E. 7.2 Der Beschwerdeführer bringt vor, der Untersuchungsbeauftragte habe seinen Bericht am 30. November 2018 abgegeben. Was nach diesem Datum geltend gemacht wird, könne nicht ihm auferlegt werden. Trotzdem mache der Untersuchungsbeauftragte im Dezember 2018 Aufwände in der Höhe von Fr. 697.50 geltend. Für den Zeitraum ab dem 31. Dezember 2018 mache er weitere Fr. 26'299.- geltend. Was diese Kosten beinhalten würden, lasse sich nicht nachvollziehen. Auch die vor dem Jahr 2019 geltend gemachten Kosten seien unverhältnismässig hoch. Insbesondere betreffe dies die Arbeiten im Zusammenhang mit den Projekten und der Aufarbeitung der finanziellen Situation. Um die Projekte habe sich der Untersuchungsbeauftragte nicht gekümmert. Für die Immobilienprojekte und die finanzielle Lage habe der Untersuchungsbeauftragte einen Fachmann beiziehen müssen. Vor diesem Hintergrund könne von aufwändigen Arbeiten keine Rede sein. Er selbst habe sich stets kooperativ verhalten. Die behauptete mangelhafte Mitwirkung könne sich daher nicht auf die Höhe der Untersuchungskosten ausgewirkt haben. Zudem sei der Untersuchungsbeauftragte seiner Verantwortung als Organ der B._______ AG nicht nachgekommen, was eine Kürzung des geltend gemachten Aufwands rechtfertige. Dieser sei überfordert gewesen und hätte das Mandat niederlegen müssen. Eventualiter sei die solidarische Kostenauferlegung aufzuheben. Er habe die Geschäftstätigkeit der B._______ AG keineswegs in massgeblicher Art und Weise geprägt, weshalb ein Abweichen von der solidarischen Kostenauferlegung in seinem Fall rechtens und verhältnismässig sei.

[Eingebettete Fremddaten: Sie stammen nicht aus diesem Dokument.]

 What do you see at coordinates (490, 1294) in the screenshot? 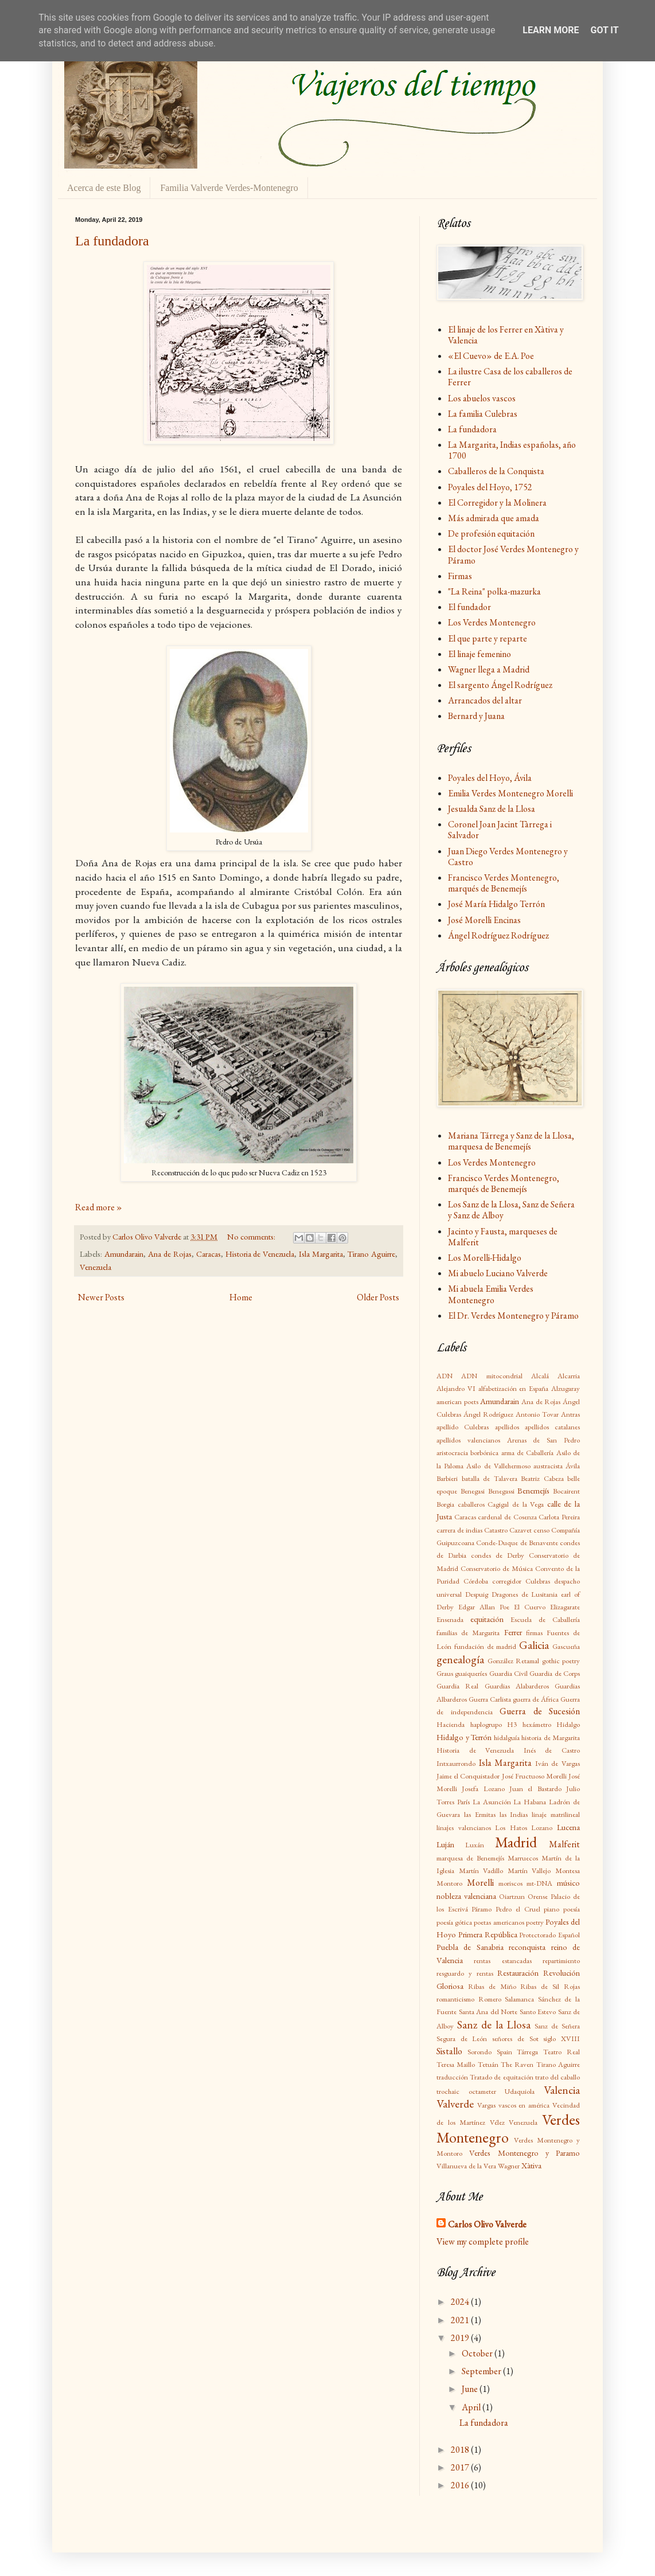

E. 7.3 Die Vorinstanz führt zu den Untersuchungskosten aus, die vom Untersuchungsbeauftragten getätigten Aufwendungen seien in den Honorarnoten dokumentiert. Der Auftrag sei vorliegend komplex gewesen. Insbesondere habe der Untersuchungsbeauftragte Fachexperten beiziehen müssen. Auch die länderübergreifende Struktur, die unklare finanzielle Lage der B._______ AG, die fehlende Dokumentation und die zögerliche Lieferung von Informationen seitens der Parteien habe zu einem erheblichen Zusatzaufwand geführt. Man habe die Kosten des Untersuchungsbeauftragten überprüft und in Anwendung des Verhältnismässigkeitsprinzips um Fr. 40'636.45 gekürzt. Die Kosten seien vor diesem Hintergrund gerechtfertigt und verhältnismässig. Der Beschwerdeführer habe das Verfahren veranlasst. Hätten dies mehrere Personen gemeinsam getan, würden diese solidarisch haften. Dies gelte auch für die Untersuchungskosten. Der Beschwerdeführer sei in massgeblicher Art und Weise für die rechtswidrigen Geschäfte der B._______ AG mitverantwortlich. Die solidarische Kostenauferlegung sei deshalb rechtens und verhältnismässig.
E. 7.4 Die Vorinstanz kann eine unabhängige und fachkundige Person damit beauftragen, bei einer oder einem Beaufsichtigten einen aufsichtsrechtlich relevanten Sachverhalt abzuklären oder von ihr angeordnete aufsichtsrechtliche Massnahmen umzusetzen (Art. 36 Abs. 1 FINMAG). Die Kosten dafür tragen grundsätzlich die Beaufsichtigten (Art. 36 Abs. 4 FINMAG).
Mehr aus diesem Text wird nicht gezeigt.